By 5 p.m. EDT Friday, the U.S. Centers for Disease Control and Prevention had confirmed 199 cases across 25 states and the District of Columbia, and the World Health Organization had confirmed at least 4,106 global cases across 47 countries.
Meanwhile, an emergency WHO committee on Saturday stated that while the escalating monkeypox outbreak should be closely monitored, it does not warrant a global health emergency declaration at this point, The Associated Press reported.
The Kentucky case has been detected in a Jefferson County resident, state health officials confirmed Friday, noting that the patient remains isolated and contact tracing has begun, WKYT-TV reported.
“Identifying the first case of monkeypox in Kentucky is concerning but not surprising,” Kentucky Public Health Commissioner Dr.
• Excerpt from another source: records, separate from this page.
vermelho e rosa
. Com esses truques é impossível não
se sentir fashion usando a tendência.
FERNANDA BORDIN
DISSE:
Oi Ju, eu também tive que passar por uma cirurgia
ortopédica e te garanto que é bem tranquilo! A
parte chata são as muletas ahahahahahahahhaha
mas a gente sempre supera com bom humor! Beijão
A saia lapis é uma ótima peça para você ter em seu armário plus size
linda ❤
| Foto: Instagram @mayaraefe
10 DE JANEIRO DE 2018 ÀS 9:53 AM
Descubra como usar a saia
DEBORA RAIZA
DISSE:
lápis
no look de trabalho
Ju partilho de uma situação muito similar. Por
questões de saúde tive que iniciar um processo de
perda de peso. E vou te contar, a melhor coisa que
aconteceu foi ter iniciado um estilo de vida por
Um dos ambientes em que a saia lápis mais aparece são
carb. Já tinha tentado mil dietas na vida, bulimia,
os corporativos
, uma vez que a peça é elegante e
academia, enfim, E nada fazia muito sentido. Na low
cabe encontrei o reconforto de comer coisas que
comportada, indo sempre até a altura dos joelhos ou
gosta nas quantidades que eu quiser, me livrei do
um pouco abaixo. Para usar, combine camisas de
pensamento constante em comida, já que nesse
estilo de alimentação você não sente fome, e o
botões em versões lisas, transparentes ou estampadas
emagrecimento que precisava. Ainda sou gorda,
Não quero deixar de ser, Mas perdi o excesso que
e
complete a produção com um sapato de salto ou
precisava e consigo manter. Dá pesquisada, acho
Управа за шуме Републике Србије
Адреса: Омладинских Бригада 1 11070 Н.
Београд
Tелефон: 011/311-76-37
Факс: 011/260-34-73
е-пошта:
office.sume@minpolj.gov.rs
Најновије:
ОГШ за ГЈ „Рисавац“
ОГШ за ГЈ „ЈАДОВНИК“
Steven Stack said in a prepared statement.
“Fortunately, the risk to the general public remains low. We continue to work closely with CDC and our local health department and healthcare partners to contain the spread of this virus,” he added.
Meanwhile, the North Carolina Department of Health and Human Services on Thursday stated that the state’s first monkeypox case has been confirmed but did not provide any additional details about the patient or their location, WSOC-TV reported.
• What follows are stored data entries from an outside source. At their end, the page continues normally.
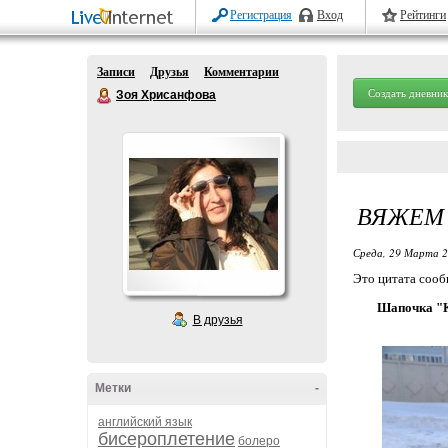
Регистрация
Вход
Рейтинги
Записи
Друзья
Комментарии
Создать дневник
Зоя Хрисанфова
ВЯЖЕМ 
Среда, 29 Марта 2
Это цитата соо
Шапочка "
В друзья
Метки
-
английский язык
бисероплетение
болеро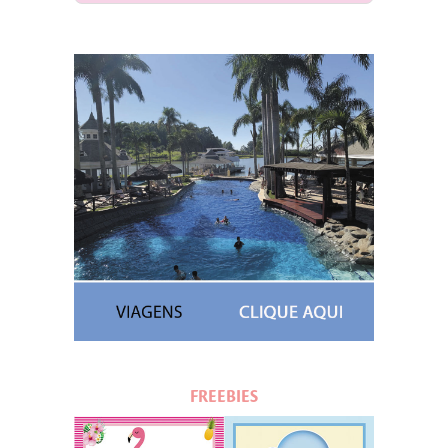
FREEBIES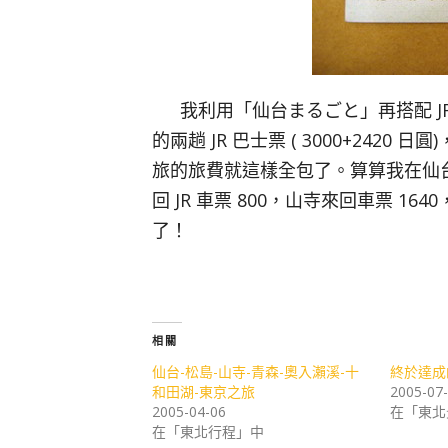
我利用「仙台まるごと」再搭配 JR
的兩趟 JR 巴士票 ( 3000+2420 
旅的旅費就這樣全包了。算算我在仙台
回 JR 車票 800，山寺來回車票 164
了！
相關
仙台-松島-山寺-青森-奧入瀨溪-十
終於達成
和田湖-東京之旅
2005-07
2005-04-06
在「東北
在「東北行程」中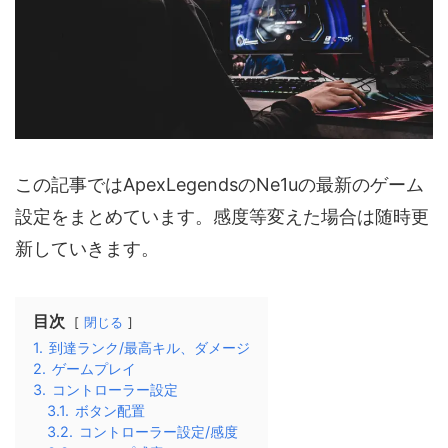
この記事ではApexLegendsのNe1uの最新のゲーム
設定をまとめています。感度等変えた場合は随時更
新していきます。
目次
閉じる
1.
到達ランク/最高キル、ダメージ
2.
ゲームプレイ
3.
コントローラー設定
3.1.
ボタン配置
3.2.
コントローラー設定/感度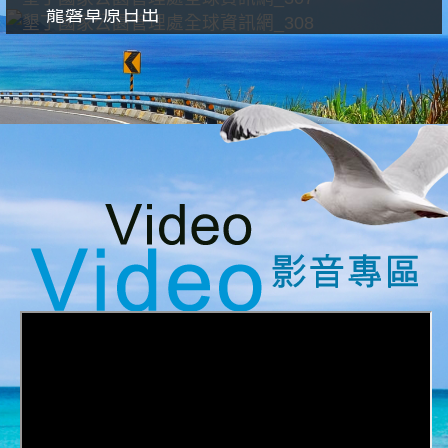
龍磐草原日出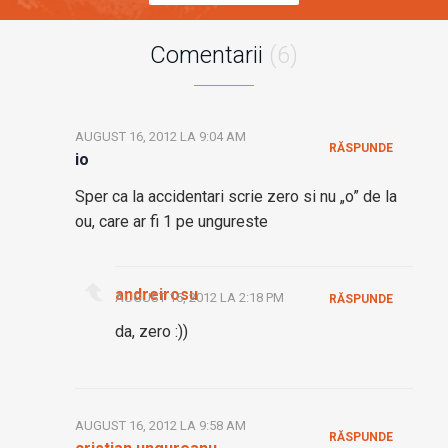
Comentarii
(6)
AUGUST 16, 2012 LA 9:04 AM
RĂSPUNDE
io
Sper ca la accidentari scrie zero si nu „o” de la
ou, care ar fi 1 pe ungureste
andreirosu
AUGUST 16, 2012 LA 2:18 PM
RĂSPUNDE
da, zero :))
AUGUST 16, 2012 LA 9:58 AM
RĂSPUNDE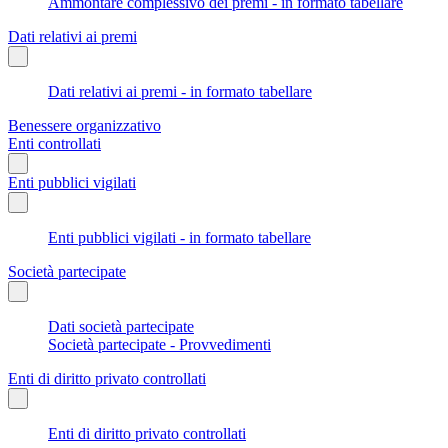
Ammontare complessivo dei premi - in formato tabellare
Dati relativi ai premi
Dati relativi ai premi - in formato tabellare
Benessere organizzativo
Enti controllati
Enti pubblici vigilati
Enti pubblici vigilati - in formato tabellare
Società partecipate
Dati società partecipate
Società partecipate - Provvedimenti
Enti di diritto privato controllati
Enti di diritto privato controllati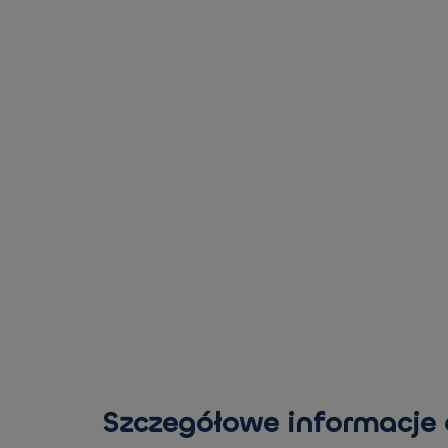
Szczegółowe informacje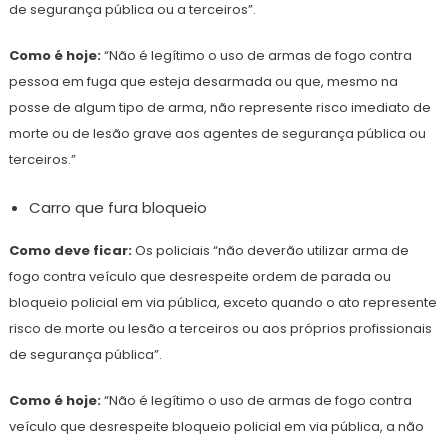
de segurança pública ou a terceiros”.
Como é hoje:
“Não é legítimo o uso de armas de fogo contra
pessoa em fuga que esteja desarmada ou que, mesmo na
posse de algum tipo de arma, não represente risco imediato de
morte ou de lesão grave aos agentes de segurança pública ou
terceiros.”
Carro que fura bloqueio
Como deve ficar:
Os policiais “não deverão utilizar arma de
fogo contra veículo que desrespeite ordem de parada ou
bloqueio policial em via pública, exceto quando o ato represente
risco de morte ou lesão a terceiros ou aos próprios profissionais
de segurança pública”.
Como é hoje:
“Não é legítimo o uso de armas de fogo contra
veículo que desrespeite bloqueio policial em via pública, a não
Typically endemic to parts of west Africa, monkeypox typically begins with flu-like symptoms and swelling of the lymph nodes before progressing to a rash on the face and body. Most infections last 2 to 4 weeks, KSDK reported.
In addition to fever, headache, back pain, muscle aches and low energy, monkeypox can also cause a rash and lesions on the face or genitals.
To date, California has confirmed the most infections with 51 cases, followed by New York with 35 cases and Illinois with 26 cases. Meanwhile, Florida has confirmed 16 cases; Massachusetts has confirmed 12 cases; Texas and the District of Columbia have each confirmed seven cases; Colorado and Hawaii have each confirmed six cases; Georgia has confirmed five cases; Maryland and Utah have each confirmed three cases; Indiana, Missouri, Oklahoma, Pennsylvania and Virginia have each confirmed two cases; and Arizona, Kentucky, Nevada, New Jersey, North Carolina, Ohio, Oregon and Rhode Island have each confirmed one case, according to CDC data.
Per the global outlook, the emergency WHO committee stated Saturday that the outbreak should be “closely monitored and reviewed after a few weeks,” noting that a reassessment before then could be warranted if certain new developments emerge, such as cases among sex workers; spread to other countries or within countries that have already had cases; increased severity of cases; or an increasing rate of spread.
-- The Associated Press contributed to this report.